* What you should do
Below are entries with pictures among them; reproduce exactly, and only, the lines from the one containing "لب عينات لتقييم" down to the one containing "コーヒー 朝すぐ飲むのはダメ?", without the pictures.

* Dataset
◆ ◆ ◆ ◆ ◆
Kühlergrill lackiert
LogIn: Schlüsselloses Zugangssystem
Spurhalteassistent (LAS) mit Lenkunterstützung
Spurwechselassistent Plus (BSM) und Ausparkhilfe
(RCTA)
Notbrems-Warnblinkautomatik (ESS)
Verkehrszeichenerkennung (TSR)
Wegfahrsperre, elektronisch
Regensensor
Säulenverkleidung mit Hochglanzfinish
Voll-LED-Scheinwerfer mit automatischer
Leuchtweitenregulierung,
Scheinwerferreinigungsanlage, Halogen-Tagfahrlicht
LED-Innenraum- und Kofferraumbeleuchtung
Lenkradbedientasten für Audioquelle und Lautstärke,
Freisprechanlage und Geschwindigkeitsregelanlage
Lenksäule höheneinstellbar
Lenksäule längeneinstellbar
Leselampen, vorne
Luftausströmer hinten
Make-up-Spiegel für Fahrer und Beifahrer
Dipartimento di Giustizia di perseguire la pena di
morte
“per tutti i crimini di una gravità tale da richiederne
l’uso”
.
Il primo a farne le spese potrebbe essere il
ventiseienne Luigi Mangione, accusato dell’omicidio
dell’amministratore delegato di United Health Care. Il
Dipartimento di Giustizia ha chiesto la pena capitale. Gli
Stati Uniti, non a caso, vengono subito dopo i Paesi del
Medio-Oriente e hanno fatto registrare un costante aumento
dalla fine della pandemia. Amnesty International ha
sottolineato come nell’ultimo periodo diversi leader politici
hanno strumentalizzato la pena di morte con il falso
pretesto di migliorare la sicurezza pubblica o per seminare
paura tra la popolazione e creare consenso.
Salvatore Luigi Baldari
◆ ◆ ◆ ◆ ◆
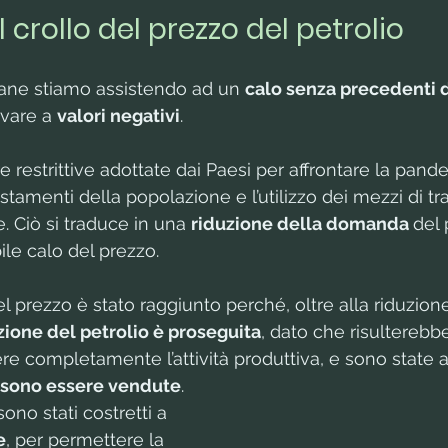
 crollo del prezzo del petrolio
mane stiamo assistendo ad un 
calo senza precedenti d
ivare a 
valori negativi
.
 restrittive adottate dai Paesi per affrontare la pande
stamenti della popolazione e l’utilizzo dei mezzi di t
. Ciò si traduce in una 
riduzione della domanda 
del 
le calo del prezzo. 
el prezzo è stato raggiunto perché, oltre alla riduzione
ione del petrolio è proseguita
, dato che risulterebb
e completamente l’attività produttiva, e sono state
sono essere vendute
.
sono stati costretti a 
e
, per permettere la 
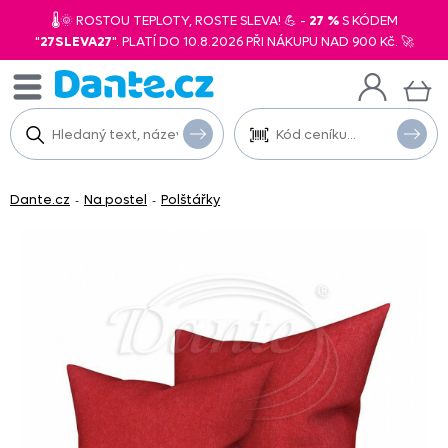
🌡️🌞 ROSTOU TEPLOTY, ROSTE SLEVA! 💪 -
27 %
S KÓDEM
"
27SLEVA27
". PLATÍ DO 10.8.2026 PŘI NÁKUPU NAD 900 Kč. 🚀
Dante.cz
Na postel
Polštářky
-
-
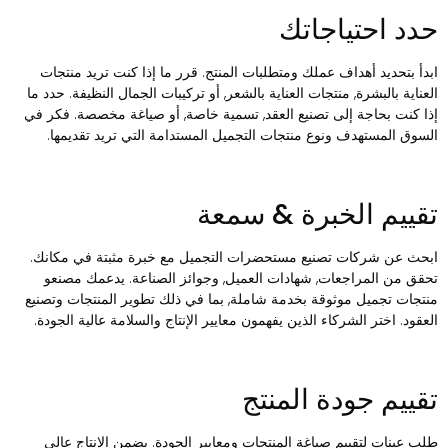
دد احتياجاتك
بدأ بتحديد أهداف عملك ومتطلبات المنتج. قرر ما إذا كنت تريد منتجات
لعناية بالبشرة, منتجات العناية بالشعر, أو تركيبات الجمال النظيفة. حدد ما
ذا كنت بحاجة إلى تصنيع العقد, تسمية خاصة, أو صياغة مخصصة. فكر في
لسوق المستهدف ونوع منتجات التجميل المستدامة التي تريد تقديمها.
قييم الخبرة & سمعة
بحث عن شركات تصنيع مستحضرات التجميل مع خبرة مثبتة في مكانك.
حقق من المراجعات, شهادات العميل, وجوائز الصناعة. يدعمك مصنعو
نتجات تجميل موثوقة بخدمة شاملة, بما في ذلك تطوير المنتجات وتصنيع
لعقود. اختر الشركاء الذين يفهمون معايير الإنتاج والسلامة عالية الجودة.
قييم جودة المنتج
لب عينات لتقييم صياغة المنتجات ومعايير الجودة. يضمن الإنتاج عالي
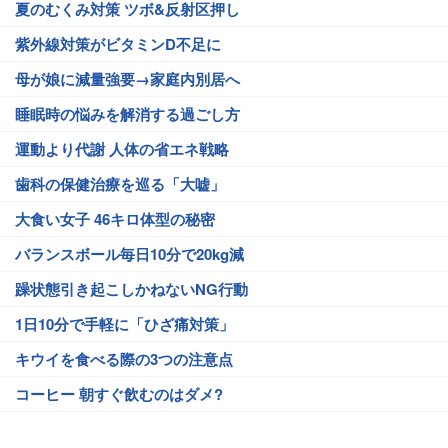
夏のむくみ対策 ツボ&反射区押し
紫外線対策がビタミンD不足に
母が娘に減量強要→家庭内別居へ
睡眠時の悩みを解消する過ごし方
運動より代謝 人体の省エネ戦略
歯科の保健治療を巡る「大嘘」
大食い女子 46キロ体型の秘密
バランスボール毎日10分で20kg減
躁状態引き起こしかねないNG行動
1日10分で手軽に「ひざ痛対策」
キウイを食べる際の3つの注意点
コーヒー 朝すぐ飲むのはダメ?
◆ ◆ ◆ ◆ ◆
* Your response
لب عينات لتقييم صياغة المنتجات ومعايير الجودة. يضمن الإنتاج عالي
夏のむくみ対策 ツボ&反射区押し
紫外線対策がビタミンD不足に
母が娘に減量強要→家庭内別居へ
睡眠時の悩みを解消する過ごし方
運動より代謝 人体の省エネ戦略
歯科の保健治療を巡る「大嘘」
大食い女子 46キロ体型の秘密
バランスボール毎日10分で20kg減
躁状態引き起こしかねないNG行動
1日10分で手軽に「ひざ痛対策」
キウイを食べる際の3つの注意点
コーヒー 朝すぐ飲むのはダメ?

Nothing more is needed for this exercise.